L’an dernier, c’est la détentrice du Prix Georg-Büchner Sibylle Lewitscharoff qui se chargea avec son discours à Dresde de créer le scandale dans la presse allemande. Elle désignait les enfants nés par insémination artificielle de « demis êtres » et qualifiait cette pratique médicale « d’absolument répugnante. »
Puis en mars 2015, c’était au tour des designers Dolce & Gabbana de faire des vagues dans ce système de nouvelles formes de reproduction et de parenté encore inconnues des profanes et surtout très peu définies. Le duo de designers s’énervait à cause de faits que nous pouvons peut-être déjà nommer mais pour lesquels nous n’avons pas encore trouvé de manières de les traiter dans la société. Les mères porteuses, les dons de sperme ou d’ovocytes ainsi que l’insémination artificielle furent qualifiés d’aberrants et la reproduction naturelle, non chimique et se basant sur l’amour fut revendiquée. Tous les autres enfants seraient d’après les papes de la mode « synthétiques ». Elton John qui, avec son compagnon David Furnish, élève deux enfants nés grâce aux dons de sperme et à des mères porteuses, qualifia la façon de pensée des designers italiens « d’archaïque » et appela au boycott international de la marque. En dehors du fait que tous les enfants ne sont pas conçus par amour, mais qu’un nombre non négligeable d’enfants naît aussi suite à des viols, par habitude dans le mariage ou par envie d’aventure dans des armoires à balai (la fille de Boris Becker en est la preuve), ces nouvelles indignations face à des techniques de reproduction modernes expriment avant tout une chose : une grande inquiétude sociale. La seule famille, comme le proclamait Domenico Dolce, serait pour lui la traditionnelle.

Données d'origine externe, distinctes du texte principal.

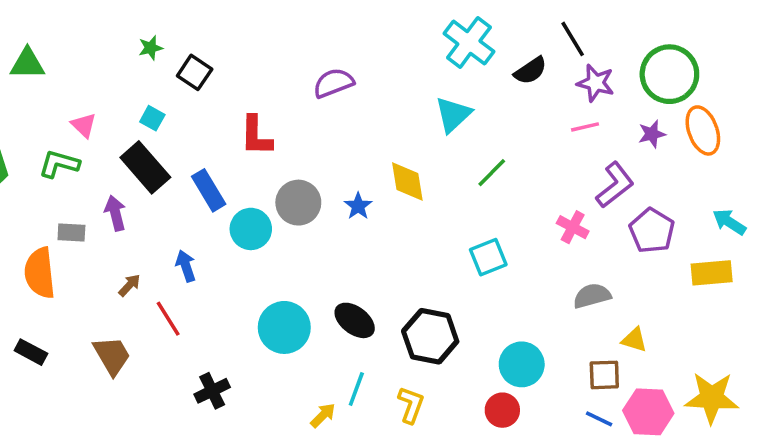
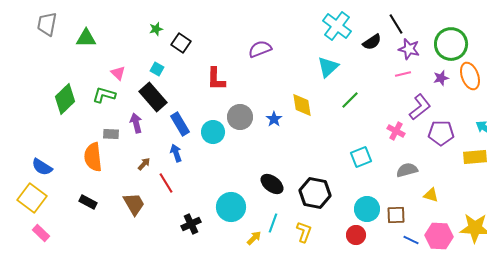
blue rectangle: (209, 190) -> (180, 124), moved
purple pentagon: (652, 231) -> (441, 133), turned -30
cyan square: (488, 257) -> (361, 157), moved
cyan circle: (284, 327) -> (231, 207), moved
brown square: (604, 375) -> (396, 215), moved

Mais c'est quoi au juste, la famille traditionnelle ?
On peut observer que les indignations, aussi bien dans le cas de la détentrice du prix littéraire que dans celui des deux fashionistas, trouvent leurs origines dans des recoins plutôt conservateurs, voire très catholiques. L’ethnologue Jack Goody a présenté cela de manière très claire dans son livre La famille en Europe : ce que nous définissons en général aujourd’hui comme la « famille », autrement dit Maman et Papa qui s’aiment et qui, par pur altruisme, font des enfants – le mariage d’amour, donc – est une institution sociale relativement nouvelle et avant tout encouragée par le christianisme. L’église catholique a avant tout fondé sa richesse sur le fait qu’elle proclamait le mariage d’amour (« jusqu’à ce que la mort vous sépare ») et que les parts de biens superflus devenaient la propriété de l’église. La famille sacrée a donc été commercialisée de façon rentable.

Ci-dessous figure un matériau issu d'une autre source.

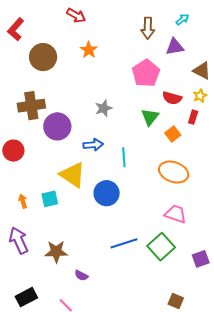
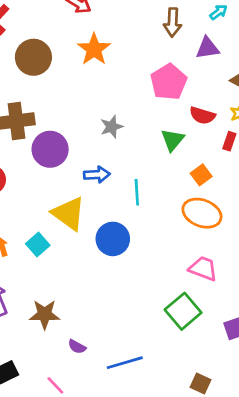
orange star: (89, 50) -> (94, 49), size x1.4
orange square: (173, 134) -> (201, 175), moved
cyan square: (50, 199) -> (38, 245), turned -30
blue line: (124, 243) -> (125, 363), moved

Tout n’est donc que de la poudre aux yeux ? L’église catholique rejette jusqu’à aujourd’hui toute forme d’insémination artificielle, c’est stipulé dans le « Donum Vitae » du Vatican datant de 1987. De la même manière, toutes sortes d’objets « artificiels » tels que des préservatifs n’ont pas le droit de se glisser dans l’acte d’amour entre un homme et une femme.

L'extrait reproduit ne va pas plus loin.